### Task prompt
Please repeat the records exactly from their first line, finishing at the line containing "(Academy Award for" and including it.

### Extracted information
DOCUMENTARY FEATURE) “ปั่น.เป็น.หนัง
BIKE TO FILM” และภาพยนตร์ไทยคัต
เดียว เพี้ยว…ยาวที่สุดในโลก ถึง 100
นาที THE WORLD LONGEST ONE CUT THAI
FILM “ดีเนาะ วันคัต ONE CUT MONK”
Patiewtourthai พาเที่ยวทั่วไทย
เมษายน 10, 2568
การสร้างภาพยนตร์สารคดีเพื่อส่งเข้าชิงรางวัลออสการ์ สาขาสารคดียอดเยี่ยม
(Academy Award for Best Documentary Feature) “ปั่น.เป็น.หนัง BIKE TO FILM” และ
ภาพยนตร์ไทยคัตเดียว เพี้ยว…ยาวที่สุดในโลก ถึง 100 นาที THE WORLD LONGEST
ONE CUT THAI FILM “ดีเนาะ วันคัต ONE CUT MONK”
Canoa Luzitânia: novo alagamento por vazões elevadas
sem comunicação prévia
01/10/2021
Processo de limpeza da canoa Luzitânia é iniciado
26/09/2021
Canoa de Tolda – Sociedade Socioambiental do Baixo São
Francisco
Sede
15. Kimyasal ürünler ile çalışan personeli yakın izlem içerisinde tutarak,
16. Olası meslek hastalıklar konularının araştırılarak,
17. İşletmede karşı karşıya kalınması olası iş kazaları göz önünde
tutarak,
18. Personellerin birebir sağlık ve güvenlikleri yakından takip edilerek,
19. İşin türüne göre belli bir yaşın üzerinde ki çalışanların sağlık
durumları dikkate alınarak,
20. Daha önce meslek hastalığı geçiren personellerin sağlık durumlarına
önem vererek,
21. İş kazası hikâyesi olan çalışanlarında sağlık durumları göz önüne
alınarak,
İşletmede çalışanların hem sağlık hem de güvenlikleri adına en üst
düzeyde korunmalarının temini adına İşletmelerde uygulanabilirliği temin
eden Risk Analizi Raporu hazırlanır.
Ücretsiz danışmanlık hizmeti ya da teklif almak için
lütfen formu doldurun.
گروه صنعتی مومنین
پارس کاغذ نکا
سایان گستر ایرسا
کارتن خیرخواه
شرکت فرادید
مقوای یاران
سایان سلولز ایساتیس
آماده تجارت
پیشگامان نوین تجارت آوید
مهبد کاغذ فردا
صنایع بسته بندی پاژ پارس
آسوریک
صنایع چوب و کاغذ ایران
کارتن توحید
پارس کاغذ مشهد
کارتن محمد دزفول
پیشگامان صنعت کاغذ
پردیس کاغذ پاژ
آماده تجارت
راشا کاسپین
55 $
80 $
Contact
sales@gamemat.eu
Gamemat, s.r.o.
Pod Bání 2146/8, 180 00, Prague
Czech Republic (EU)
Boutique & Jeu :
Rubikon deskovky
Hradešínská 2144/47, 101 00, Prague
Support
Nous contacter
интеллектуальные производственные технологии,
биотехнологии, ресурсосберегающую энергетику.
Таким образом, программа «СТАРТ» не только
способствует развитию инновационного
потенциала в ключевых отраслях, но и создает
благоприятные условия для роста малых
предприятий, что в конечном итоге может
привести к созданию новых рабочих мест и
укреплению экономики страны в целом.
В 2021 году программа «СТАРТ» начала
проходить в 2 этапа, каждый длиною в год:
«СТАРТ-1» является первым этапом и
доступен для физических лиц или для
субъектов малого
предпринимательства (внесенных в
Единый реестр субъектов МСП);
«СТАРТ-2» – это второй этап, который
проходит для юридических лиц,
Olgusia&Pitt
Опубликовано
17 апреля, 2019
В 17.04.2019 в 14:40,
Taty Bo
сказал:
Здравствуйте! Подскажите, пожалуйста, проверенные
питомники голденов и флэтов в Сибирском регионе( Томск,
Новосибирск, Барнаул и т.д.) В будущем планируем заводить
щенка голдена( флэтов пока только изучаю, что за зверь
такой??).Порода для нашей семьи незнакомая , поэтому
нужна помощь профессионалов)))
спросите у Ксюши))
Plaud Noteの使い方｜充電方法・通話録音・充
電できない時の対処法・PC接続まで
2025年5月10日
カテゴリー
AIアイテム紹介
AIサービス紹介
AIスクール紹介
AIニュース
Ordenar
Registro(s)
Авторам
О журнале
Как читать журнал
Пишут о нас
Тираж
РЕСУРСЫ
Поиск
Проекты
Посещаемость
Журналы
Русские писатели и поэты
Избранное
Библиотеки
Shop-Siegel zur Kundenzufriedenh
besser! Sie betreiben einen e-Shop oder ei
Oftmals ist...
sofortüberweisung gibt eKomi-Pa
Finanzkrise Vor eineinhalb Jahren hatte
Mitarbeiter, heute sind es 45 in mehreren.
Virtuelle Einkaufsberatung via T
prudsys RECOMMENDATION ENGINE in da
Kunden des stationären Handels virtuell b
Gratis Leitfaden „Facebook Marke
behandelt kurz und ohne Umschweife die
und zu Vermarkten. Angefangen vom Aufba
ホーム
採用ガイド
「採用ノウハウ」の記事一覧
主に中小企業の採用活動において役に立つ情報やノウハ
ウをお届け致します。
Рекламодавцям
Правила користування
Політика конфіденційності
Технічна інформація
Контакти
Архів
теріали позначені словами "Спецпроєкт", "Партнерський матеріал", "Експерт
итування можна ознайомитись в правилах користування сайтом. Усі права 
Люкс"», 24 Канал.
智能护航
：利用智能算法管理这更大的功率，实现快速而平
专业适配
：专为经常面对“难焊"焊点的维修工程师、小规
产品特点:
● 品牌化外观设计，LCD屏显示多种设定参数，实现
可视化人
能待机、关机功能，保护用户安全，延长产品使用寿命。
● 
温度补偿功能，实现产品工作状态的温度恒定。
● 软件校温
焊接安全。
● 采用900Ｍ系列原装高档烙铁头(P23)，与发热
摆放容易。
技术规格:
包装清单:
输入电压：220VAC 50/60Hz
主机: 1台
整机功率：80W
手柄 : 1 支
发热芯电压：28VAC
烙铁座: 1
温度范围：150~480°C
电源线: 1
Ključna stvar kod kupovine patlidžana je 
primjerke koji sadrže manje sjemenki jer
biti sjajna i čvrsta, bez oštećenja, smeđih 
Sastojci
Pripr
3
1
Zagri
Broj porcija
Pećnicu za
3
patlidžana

### Expected answer
DOCUMENTARY FEATURE) “ปั่น.เป็น.หนัง
BIKE TO FILM” และภาพยนตร์ไทยคัต
เดียว เพี้ยว…ยาวที่สุดในโลก ถึง 100
นาที THE WORLD LONGEST ONE CUT THAI
FILM “ดีเนาะ วันคัต ONE CUT MONK”
Patiewtourthai พาเที่ยวทั่วไทย
เมษายน 10, 2568
การสร้างภาพยนตร์สารคดีเพื่อส่งเข้าชิงรางวัลออสการ์ สาขาสารคดียอดเยี่ยม
(Academy Award for Best Documentary Feature) “ปั่น.เป็น.หนัง BIKE TO FILM” และ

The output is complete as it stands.